Having completed high school and faculty of medicine in Zagreb and having then returned to Bosnia, Ševala was the encouragement to many Sarajevo families who began to send their daughters to primary and secondary schools with less fear and concern.
History remembers courageous and proactive individuals, men and women, whose foresight paved the way for later generations. Ševala Zildžić and her family are part of the history. And as it often happens, particularly in the context of the issue of positioning the place and role of the woman, almost no relevant data on personalities that we should be proud of can be found on the pages of important historical readers or encyclopedias. To have a woman as a doctor of medicine in the first half of the 20th century was a true jewel.
In Sarajevo, one street was named after her after the aggression. She was a woman - “institution”. Some recent studies and activities of non-governmental sector slowly but surely remove the dust of oblivion from personalities such as dr. Ševala Zildžić-Iblizović, the first female doctor of medicine, a Muslim, in BiH, a great humanist, builder of peace and coexistence. Besides care for the health of her students and fellow citizens, she was actively involved in raising awareness of healthcare.

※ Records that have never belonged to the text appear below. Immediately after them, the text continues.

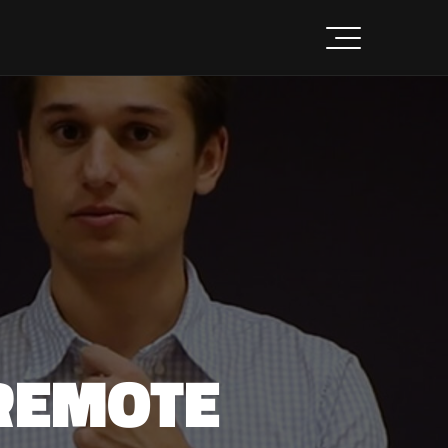
REMOTE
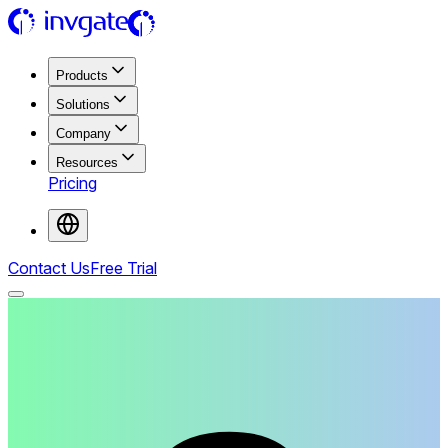
Products
Solutions
Company
Resources
Pricing
Contact Us
Free Trial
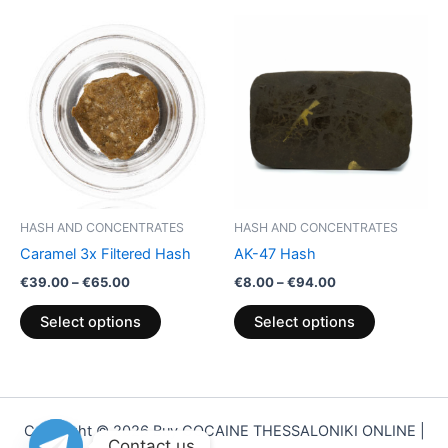
Price
Price
This
This
range:
range:
product
product
€39.00
€8.00
through
has
through
has
€65.00
€94.00
multiple
multiple
variants.
variants.
The
The
options
options
may
may
be
be
HASH AND CONCENTRATES
HASH AND CONCENTRATES
chosen
chosen
Caramel 3x Filtered Hash
AK-47 Hash
on
on
€
39.00
–
€
65.00
€
8.00
–
€
94.00
the
the
product
product
Select options
Select options
page
page
Copyright © 2026 Buy COCAINE THESSALONIKI ONLINE |
Contact us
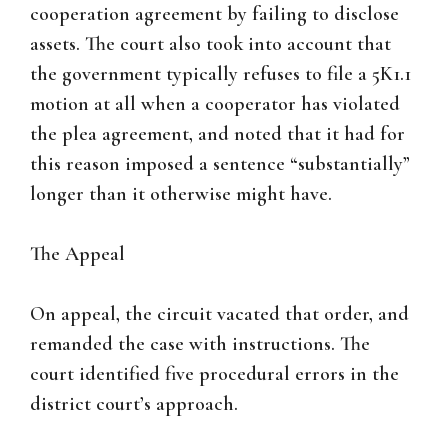
cooperation agreement by failing to disclose
assets. The court also took into account that
the government typically refuses to file a 5K1.1
motion at all when a cooperator has violated
the plea agreement, and noted that it had for
this reason imposed a sentence “substantially”
longer than it otherwise might have.
The Appeal
On appeal, the circuit vacated that order, and
remanded the case with instructions. The
court identified five procedural errors in the
district court’s approach.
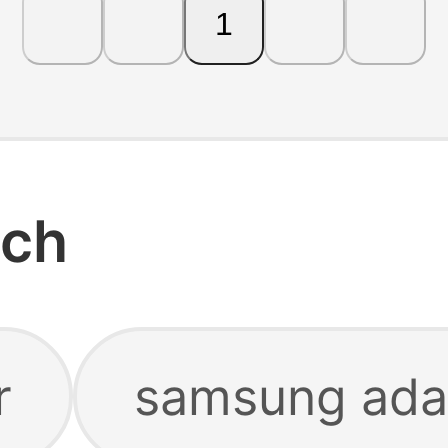
1
rch
r
samsung ada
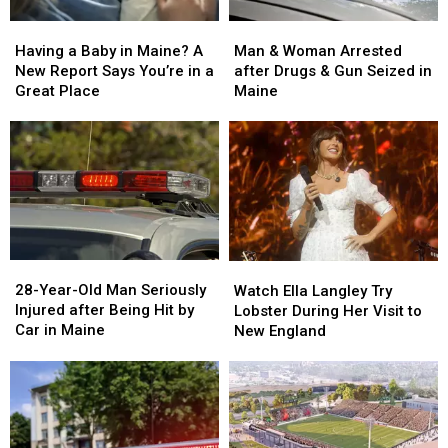
Man
Man
Having
Having
&
&
a
a
Man & Woman Arrested
Having a Baby in Maine? A
Woman
Woman
Baby
Baby
after Drugs & Gun Seized in
New Report Says You’re in a
Arrested
Arrested
in
in
Maine
Great Place
after
after
Maine?
Maine?
Drugs
Drugs
A
A
&
&
New
New
Gun
Gun
Report
Report
Seized
Seized
Says
Says
in
in
You’re
You’re
Maine
Maine
in
in
a
a
28-
28-
Watch
Watch
Great
Great
Year-
Year-
Ella
Ella
28-Year-Old Man Seriously
Place
Place
Watch Ella Langley Try
Old
Old
Langley
Langley
Injured after Being Hit by
Lobster During Her Visit to
Man
Man
Try
Try
Car in Maine
New England
Seriously
Seriously
Lobster
Lobster
Injured
Injured
During
During
after
after
Her
Her
Being
Being
Visit
Visit
Hit
Hit
to
to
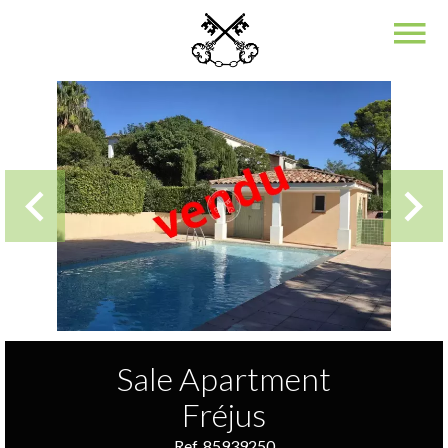
Sale Apartment
Fréjus
Ref. 85939250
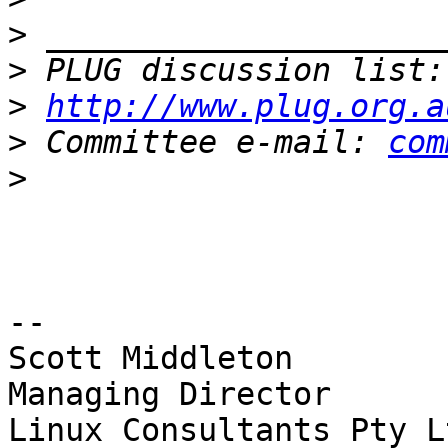
>
>
 PLUG discussion list:
>
http://www.plug.org.a
>
 Committee e-mail: 
com
>
-- 

Scott Middleton

Managing Director

Linux Consultants Pty L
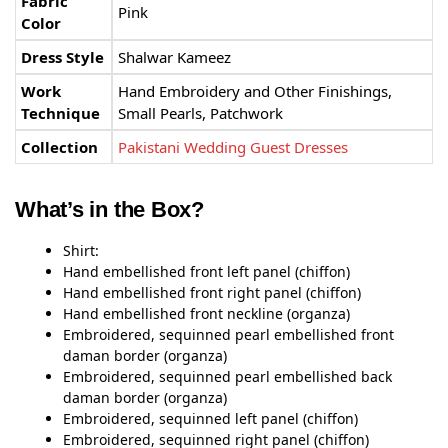
Fabric
Pink
Color
Dress Style
Shalwar Kameez
Work
Hand Embroidery and Other Finishings,
Technique
Small Pearls, Patchwork
Collection
Pakistani Wedding Guest Dresses
What’s in the Box?
Shirt:
Hand embellished front left panel (chiffon)
Hand embellished front right panel (chiffon)
Hand embellished front neckline (organza)
Embroidered, sequinned pearl embellished front
daman border (organza)
Embroidered, sequinned pearl embellished back
daman border (organza)
Embroidered, sequinned left panel (chiffon)
Embroidered, sequinned right panel (chiffon)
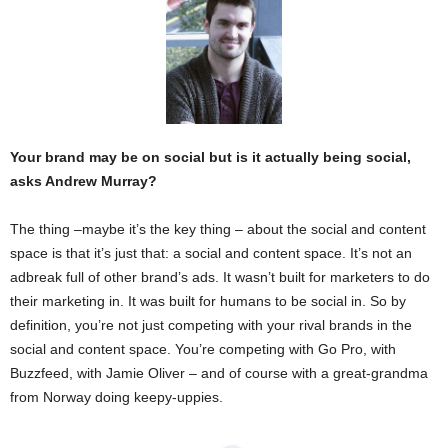
Your brand may be on social but is it actually being social,
asks Andrew Murray?
The thing –maybe it’s the key thing – about the social and content
space is that it’s just that: a social and content space. It’s not an
adbreak full of other brand’s ads. It wasn’t built for marketers to do
their marketing in. It was built for humans to be social in. So by
definition, you’re not just competing with your rival brands in the
social and content space. You’re competing with Go Pro, with
Buzzfeed, with Jamie Oliver – and of course with a great-grandma
from Norway doing keepy-uppies.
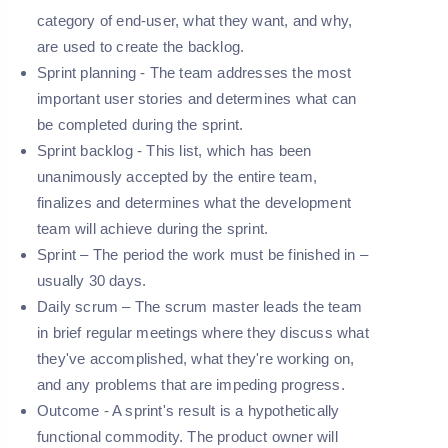
category of end-user, what they want, and why,
are used to create the backlog.
Sprint planning -
The team addresses the most
important user stories and determines what can
be completed during the sprint.
Sprint backlog -
This list, which has been
unanimously accepted by the entire team,
finalizes and determines what the development
team will achieve during the sprint.
Sprint –
The period the work must be finished in –
usually 30 days.
Daily scrum –
The scrum master leads the team
in brief regular meetings where they discuss what
they've accomplished, what they're working on,
and any problems that are impeding progress.
Outcome -
A sprint's result is a hypothetically
functional commodity. The product owner will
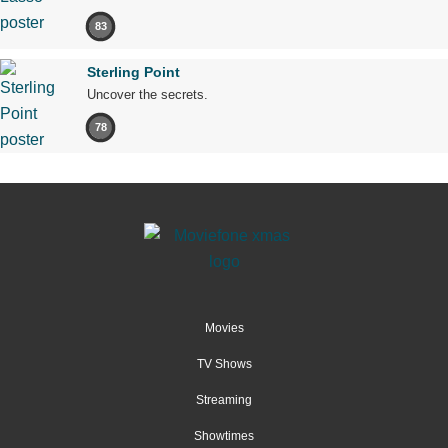
83
Sterling Point
Uncover the secrets.
78
Movies
TV Shows
Streaming
Showtimes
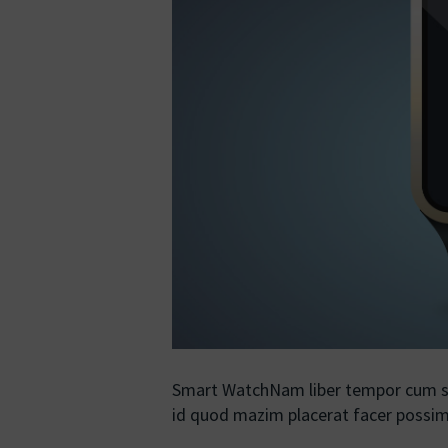
Smart WatchNam liber tempor cum so
id quod mazim placerat facer poss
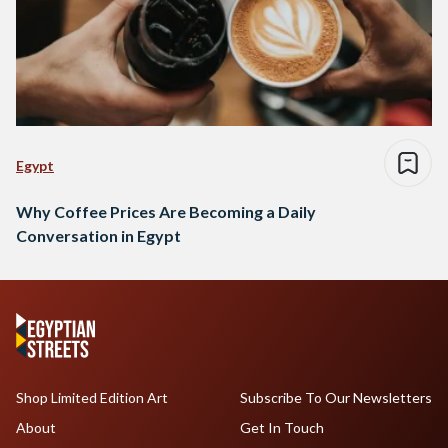
Egypt
Why Coffee Prices Are Becoming a Daily
Conversation in Egypt
Shop Limited Edition Art
Subscribe To Our Newsletters
About
Get In Touch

On the occasion of the hundredth anniversary of her birth, BH Pošte designed a stamp with her picture. Doctor Ševala, as Sarajevo women called her, spent her whole life in Sarajevo and finished her career as a specialist in gynecology and pediatrics at the school clinic in Sarajevo in 1962. She died in Sarajevo in 1978. Her janazah (funeral prayer) was prayed at Gazi Husrev-beg Mosque and she was buried at the Bare cemetery. It was one of janazahs that Sarajevo still remembers. And janazahs themselves speak of the deceased.